- [To do]:
Reproduce the lines below exactly, starting at the one containing "Comercio al por menor de aparatos electrodomésticos" and stopping at the final line.

- [Records shown]:
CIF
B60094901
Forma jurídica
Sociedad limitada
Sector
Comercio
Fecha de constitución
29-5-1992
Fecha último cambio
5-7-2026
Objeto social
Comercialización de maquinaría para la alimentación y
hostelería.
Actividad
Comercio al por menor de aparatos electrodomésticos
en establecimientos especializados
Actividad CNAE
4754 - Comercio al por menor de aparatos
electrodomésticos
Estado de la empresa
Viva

- [Result of the task]:
Comercio al por menor de aparatos electrodomésticos
en establecimientos especializados
Actividad CNAE
4754 - Comercio al por menor de aparatos
electrodomésticos
Estado de la empresa
Viva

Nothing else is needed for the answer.